There are moments in all our lives when we hold in our hands the fate of others; the words we say will set in motion a series of events which cannot be undone, however much we might later wish it could. We are not always aware of that responsibility at the time, but Smith was on this occasion.
It's a blend of things, he’d said to Jason Diver, like a good whisky – the things that make a good detective. Active attention – concentrating, focusing, looking instead of just seeing. Then the informed expectation – using one’s experience and memories to forecast precisely, to make guesses that are intelligent. And the final thing? He had concluded, having thought about the matter too often over too many years, that it was ambition of imagination, by which he meant the critical ability
to question, to doubt what has been accepted, what others believe has been established.
He watched Layla searching through the margins of the creeks, nose down, tail up and wagging. She would be happy doing that for hours on end. She never found very much but that wasn’t the point – she was just a dog doing what a dog is meant to do. Few people are as lucky as that.

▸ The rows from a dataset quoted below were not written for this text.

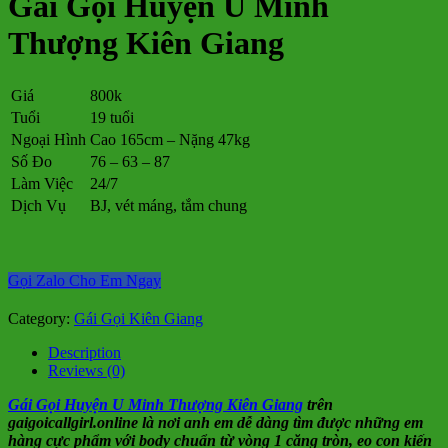
Gái Gọi Huyện U Minh
Thượng Kiên Giang
Giá
800k
Tuổi
19 tuổi
Ngoại Hình
Cao 165cm – Nặng 47kg
Số Đo
76 – 63 – 87
Làm Việc
24/7
Dịch Vụ
BJ, vét máng, tắm chung
Gọi Zalo Cho Em Ngay
Category:
Gái Gọi Kiên Giang
Description
Reviews (0)
Gái Gọi Huyện U Minh Thượng Kiên Giang
trên
gaigoicallgirl.online là nơi anh em dễ dàng tìm được những em
hàng cực phẩm với body chuẩn từ vòng 1 căng tròn, eo con kiến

Fate? Destiny? Coincidence? Smith swung the tiller round and began to tack the boat back towards the entrance into the channel and the marshes. He’d spent enough of his life trying to puzzle out the meanings of words like those. Things are what they are, and the sooner we can accept that, the happier we will be.
He could have slowed her a little but Layla was snapping at the droplets in the air and Jo was looking back at him and laughing; an image caught by the shutter of his mind, a moment captured like a
photograph – one he would remember often in the years to come.